#### TASK GOAL:
Report each line of the records below that holds the word "change".

(Extracted page text data)

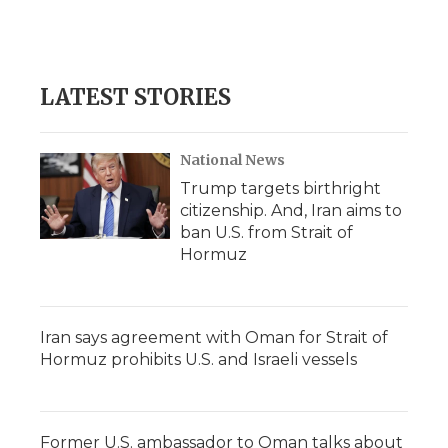
d
LATEST STORIES
National News
Trump targets birthright
citizenship. And, Iran aims to
ban U.S. from Strait of
Hormuz
Iran says agreement with Oman for Strait of
Hormuz prohibits U.S. and Israeli vessels
Former U.S. ambassador to Oman talks about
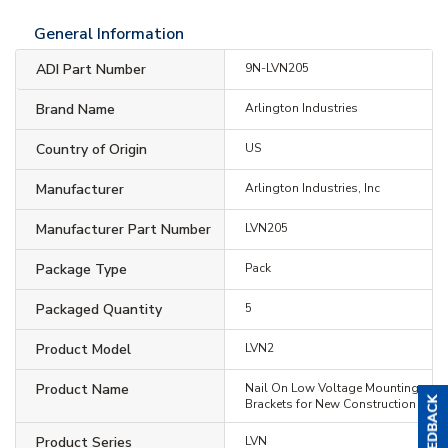
General Information
ADI Part Number
9N-LVN205
Brand Name
Arlington Industries
Country of Origin
US
Manufacturer
Arlington Industries, Inc
Manufacturer Part Number
LVN205
Package Type
Pack
Packaged Quantity
5
Product Model
LVN2
Product Name
Nail On Low Voltage Mounting
Brackets for New Construction
Product Series
LVN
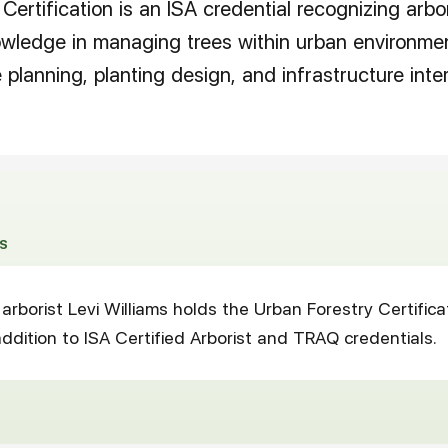
Certification is an ISA credential recognizing arbo
owledge in managing trees within urban environmen
planning, planting design, and infrastructure inter
S
arborist Levi Williams holds the Urban Forestry Certifica
ddition to ISA Certified Arborist and TRAQ credentials.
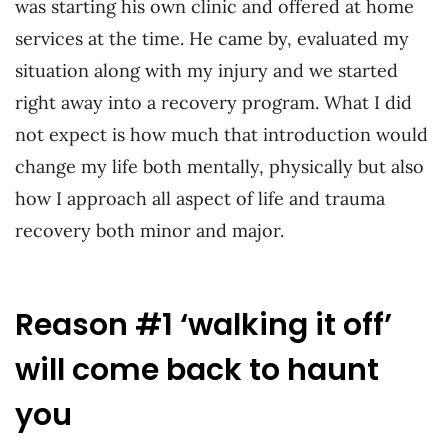
was starting his own clinic and offered at home
services at the time. He came by, evaluated my
situation along with my injury and we started
right away into a recovery program. What I did
not expect is how much that introduction would
change my life both mentally, physically but also
how I approach all aspect of life and trauma
recovery both minor and major.
Reason #1 ‘walking it off’
will come back to haunt
you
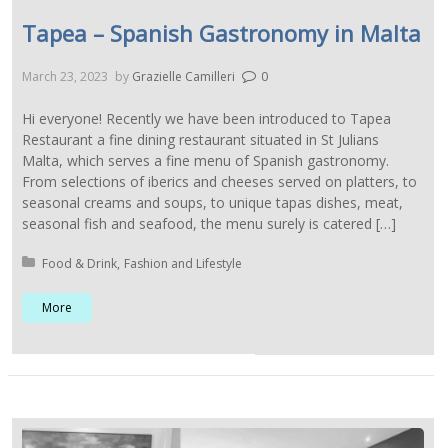
Tapea – Spanish Gastronomy in Malta
March 23, 2023
by
Grazielle Camilleri
0
Hi everyone! Recently we have been introduced to Tapea
Restaurant a fine dining restaurant situated in St Julians
Malta, which serves a fine menu of Spanish gastronomy.
From selections of iberics and cheeses served on platters, to
seasonal creams and soups, to unique tapas dishes, meat,
seasonal fish and seafood, the menu surely is catered […]
Posted in:
Food & Drink
Fashion and Lifestyle
More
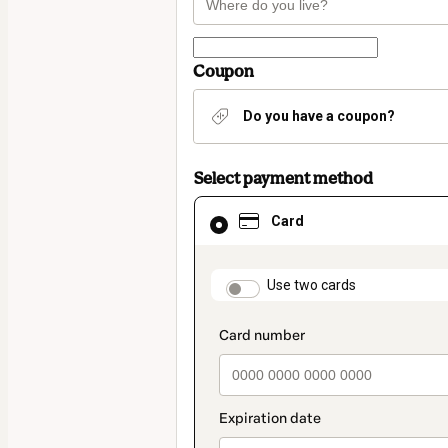
Coupon
Do you have a coupon?
Select payment method
Card
Card
selected
as
payment
method
payment_data.section
Use two cards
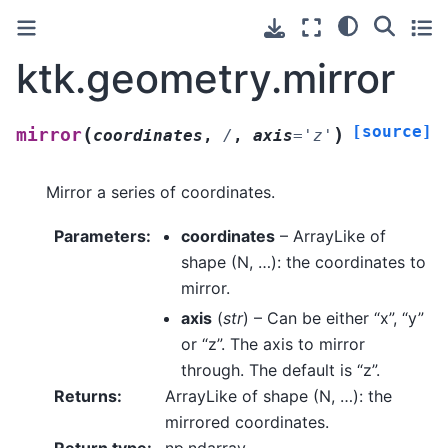
ktk.geometry.mirror
[source]
(
)
mirror
coordinates
,
/
,
axis
=
'z'
Mirror a series of coordinates.
Parameters
:
coordinates
– ArrayLike of
shape (N, …): the coordinates to
mirror.
axis
(
str
) – Can be either “x”, “y”
or “z”. The axis to mirror
through. The default is “z”.
Returns
:
ArrayLike of shape (N, …): the
mirrored coordinates.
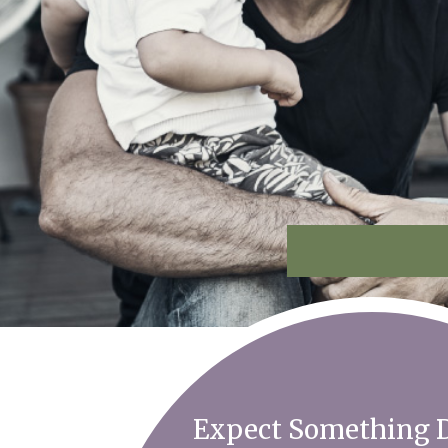
Expect Something D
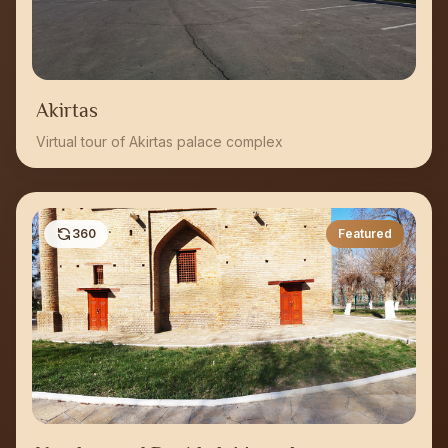
Akirtas
Virtual tour of Akirtas palace complex
360
Featured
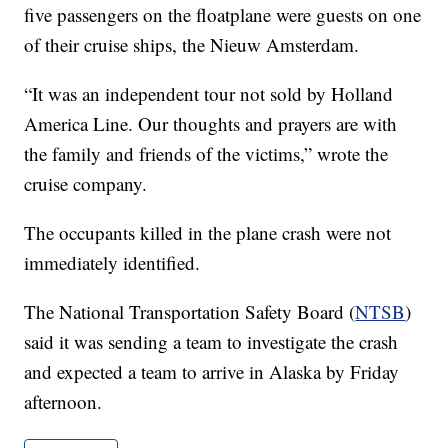
five passengers on the floatplane were guests on one
of their cruise ships, the Nieuw Amsterdam.
“It was an independent tour not sold by Holland
America Line. Our thoughts and prayers are with
the family and friends of the victims,” wrote the
cruise company.
The occupants killed in the plane crash were not
immediately identified.
The National Transportation Safety Board (
NTSB
)
said it was sending a team to investigate the crash
and expected a team to arrive in Alaska by Friday
afternoon.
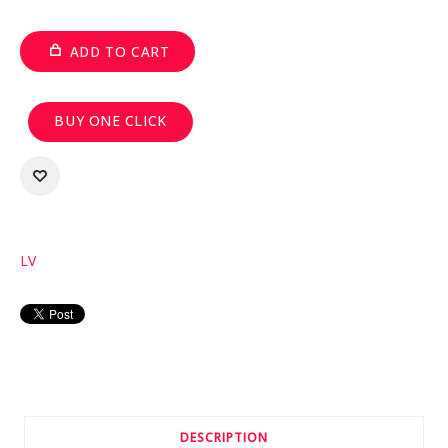
ADD TO CART
BUY ONE CLICK
LV
DESCRIPTION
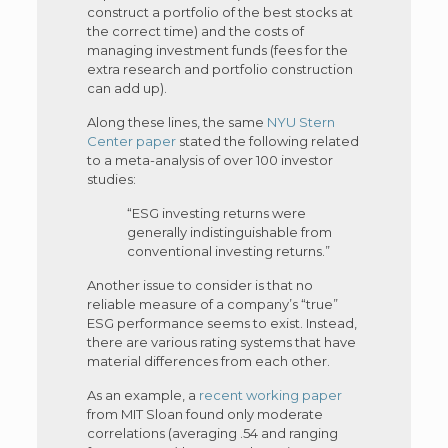
construct a portfolio of the best stocks at
the correct time) and the costs of
managing investment funds (fees for the
extra research and portfolio construction
can add up).
Along these lines, the same
NYU Stern
Center paper
stated the following related
to a meta-analysis of over 100 investor
studies:
“ESG investing returns were
generally indistinguishable from
conventional investing returns.”
Another issue to consider is that no
reliable measure of a company’s “true”
ESG performance seems to exist. Instead,
there are various rating systems that have
material differences from each other.
As an example, a
recent working paper
from MIT Sloan found only moderate
correlations (averaging .54 and ranging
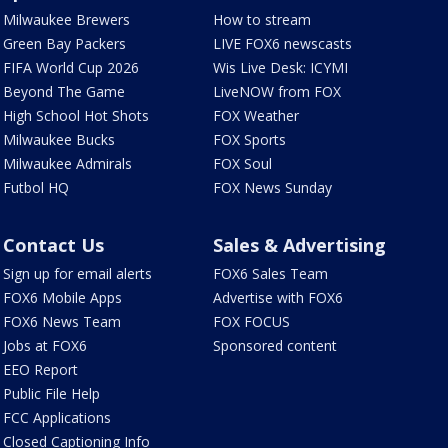
Milwaukee Brewers
How to stream
Green Bay Packers
LIVE FOX6 newscasts
FIFA World Cup 2026
Wis Live Desk: ICYMI
Beyond The Game
LiveNOW from FOX
High School Hot Shots
FOX Weather
Milwaukee Bucks
FOX Sports
Milwaukee Admirals
FOX Soul
Futbol HQ
FOX News Sunday
Contact Us
Sales & Advertising
Sign up for email alerts
FOX6 Sales Team
FOX6 Mobile Apps
Advertise with FOX6
FOX6 News Team
FOX FOCUS
Jobs at FOX6
Sponsored content
EEO Report
Public File Help
FCC Applications
Closed Captioning Info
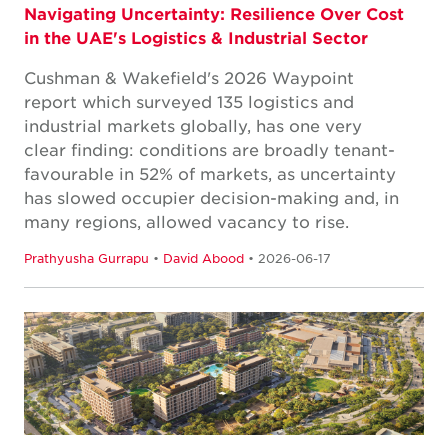
Navigating Uncertainty: Resilience Over Cost
in the UAE's Logistics & Industrial Sector
Cushman & Wakefield's 2026 Waypoint
report which surveyed 135 logistics and
industrial markets globally, has one very
clear finding: conditions are broadly tenant-
favourable in 52% of markets, as uncertainty
has slowed occupier decision-making and, in
many regions, allowed vacancy to rise.
Prathyusha Gurrapu
•
David Abood
• 2026-06-17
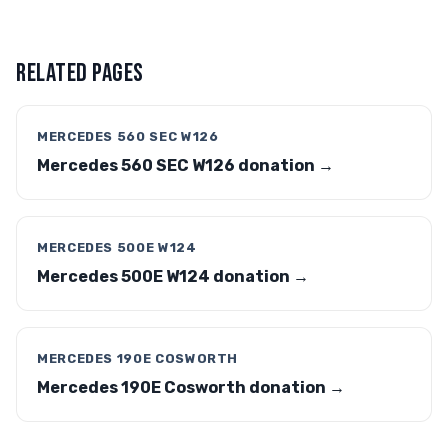
RELATED PAGES
MERCEDES 560 SEC W126
Mercedes 560 SEC W126 donation →
MERCEDES 500E W124
Mercedes 500E W124 donation →
MERCEDES 190E COSWORTH
Mercedes 190E Cosworth donation →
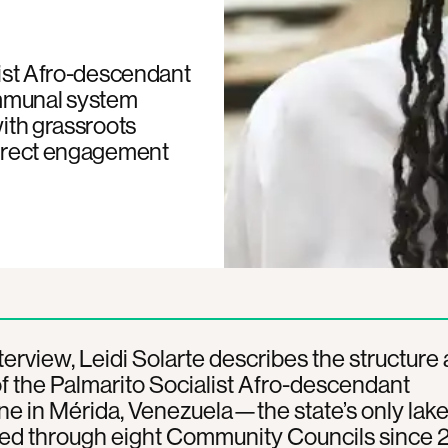
list Afro-descendant
mmunal system
with grassroots
 direct engagement
interview, Leidi Solarte describes the structure
f the Palmarito Socialist Afro-descendant
in Mérida, Venezuela—the state’s only lake 
ed through eight Community Councils since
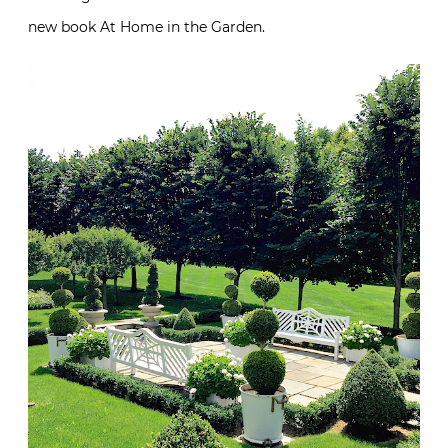
new book At Home in the Garden.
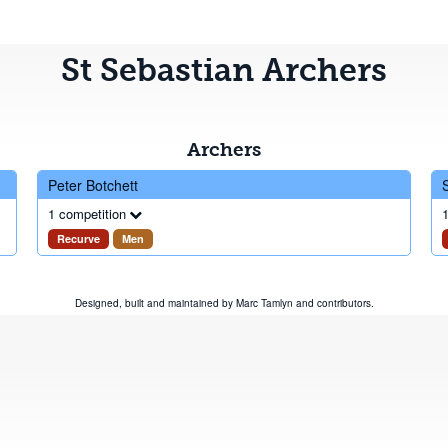
St Sebastian Archers
Archers
Peter Botchett
1 competition
1
Recurve
Men
Designed, built and maintained by
Marc Tamlyn
and
contributors
.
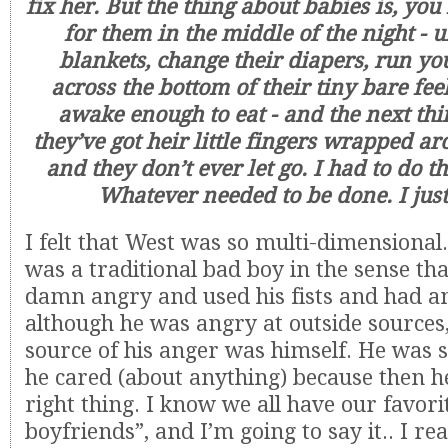
fix her. But the thing about babies is, yo
for them in the middle of the night - 
blankets, change their diapers, run yo
across the bottom of their tiny bare feel
awake enough to eat - and the next th
they’ve got heir little fingers wrapped a
and they don’t ever let go. I had to do th
Whatever needed to be done. I just
I felt that West was so multi-dimensional
was a traditional bad boy in the sense th
damn angry and used his fists and had an
although he was angry at outside sources
source of his anger was himself. He was s
he cared (about anything) because then h
right thing. I know we all have our favori
boyfriends”, and I’m going to say it.. I re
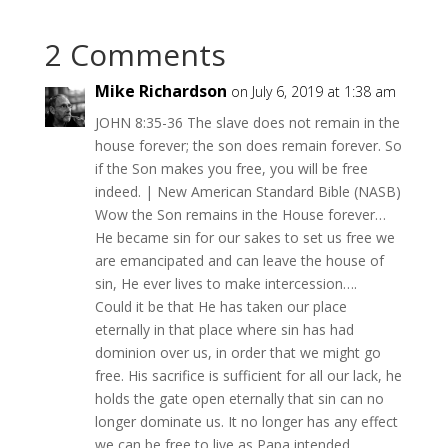
2 Comments
Mike Richardson
on July 6, 2019 at 1:38 am
JOHN 8:35-36 The slave does not remain in the
house forever; the son does remain forever. So
if the Son makes you free, you will be free
indeed. | New American Standard Bible (NASB)
Wow the Son remains in the House forever…
He became sin for our sakes to set us free we
are emancipated and can leave the house of
sin, He ever lives to make intercession….
Could it be that He has taken our place
eternally in that place where sin has had
dominion over us, in order that we might go
free. His sacrifice is sufficient for all our lack, he
holds the gate open eternally that sin can no
longer dominate us. It no longer has any effect
we can be free to live as Papa intended.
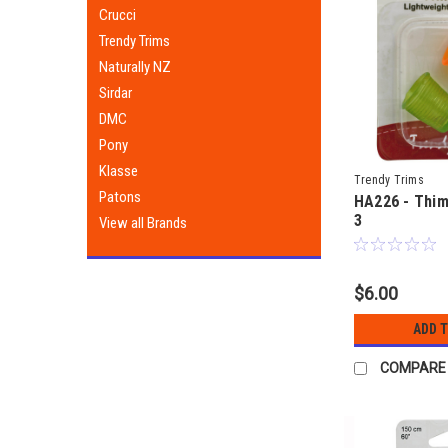
Crucci
Trendy Trims
Naturally NZ
Sirdar
DMC
Pony
Klasse
Trendy Trims
Patons
HA226 - Thim
3
View all Brands
$6.00
ADD 
COMPARE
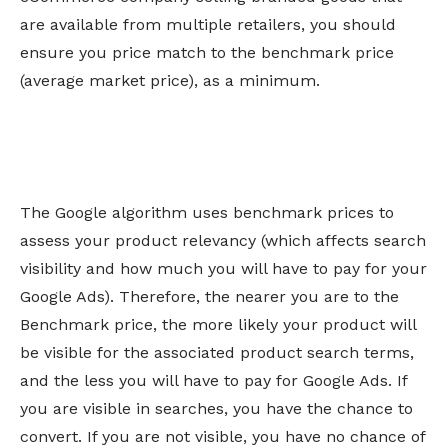
are available from multiple retailers, you should
ensure you price match to the benchmark price
(average market price), as a minimum.
The Google algorithm uses benchmark prices to
assess your product relevancy (which affects search
visibility and how much you will have to pay for your
Google Ads). Therefore, the nearer you are to the
Benchmark price, the more likely your product will
be visible for the associated product search terms,
and the less you will have to pay for Google Ads. If
you are visible in searches, you have the chance to
convert. If you are not visible, you have no chance of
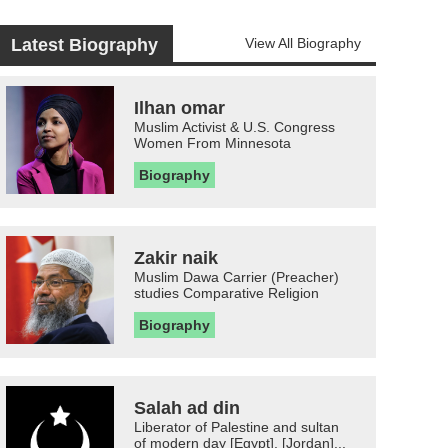
Latest Biography
View All Biography
Ilhan omar
Muslim Activist & U.S. Congress
Women From Minnesota
Biography
Zakir naik
Muslim Dawa Carrier (Preacher)
studies Comparative Religion
Biography
Salah ad din
Liberator of Palestine and sultan
of modern day [Egypt], [Jordan]...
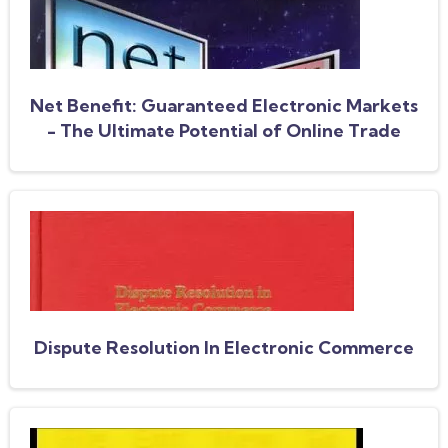
Net Benefit: Guaranteed Electronic Markets
- The Ultimate Potential of Online Trade
Dispute Resolution In Electronic Commerce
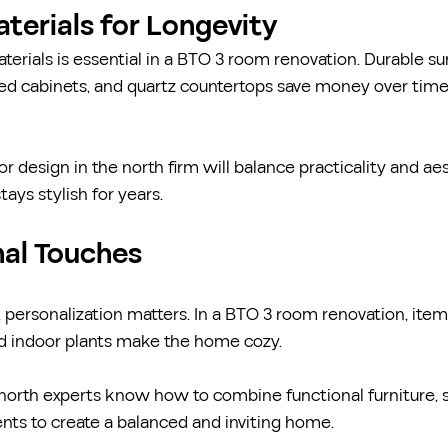
aterials for Longevity
terials is essential in a BTO 3 room renovation. Durable su
ated cabinets, and quartz countertops save money over tim
r design in the north firm will balance practicality and aes
ays stylish for years.
nal Touches
 personalization matters. In a BTO 3 room renovation, items
nd indoor plants make the home cozy.
e north experts know how to combine functional furniture, 
nts to create a balanced and inviting home.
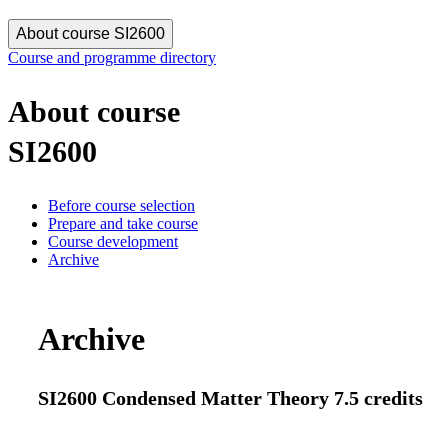
About course SI2600
Course and programme directory
About course
SI2600
Before course selection
Prepare and take course
Course development
Archive
Archive
SI2600 Condensed Matter Theory 7.5 credits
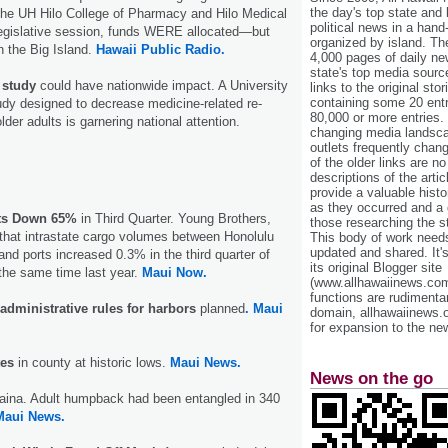
the day's top state and
 the UH Hilo College of Pharmacy and Hilo Medical
political news in a hand
 legislative session, funds WERE allocated—but
organized by island. Th
on the Big Island.
Hawaii Public Radio.
4,000 pages of daily n
state's top media sourc
 study
could have nationwide impact. A University
links to the original st
containing some 20 entri
tudy designed to decrease medicine-related re-
80,000 or more entries.
older adults is garnering national attention.
changing media landsca
outlets frequently cha
of the older links are no
descriptions of the arti
provide a valuable histo
as they occurred and a g
ts Down 65%
in Third Quarter. Young Brothers,
those researching the st
that intrastate cargo volumes between Honolulu
This body of work needs 
updated and shared. It'
and ports increased 0.3% in the third quarter of
its original Blogger site
the same time last year.
Maui Now.
(www.allhawaiinews.com
functions are rudimentar
administrative rules for harbors
planned
. Maui
domain, allhawaiinews.
for expansion to the new
es
in county at historic lows.
Maui News.
News on the go
haina. Adult humpback had been entangled in 340
Maui News.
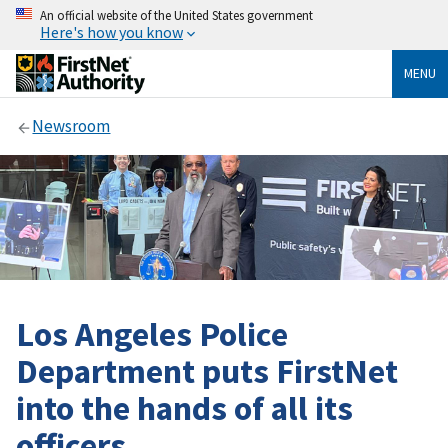
An official website of the United States government
Here's how you know
MENU
Newsroom
Los Angeles Police
Department puts FirstNet
into the hands of all its
officers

#### WRITTEN ANSWER:
change my life both mentally, physically but also
blankets, change their diapers, run yo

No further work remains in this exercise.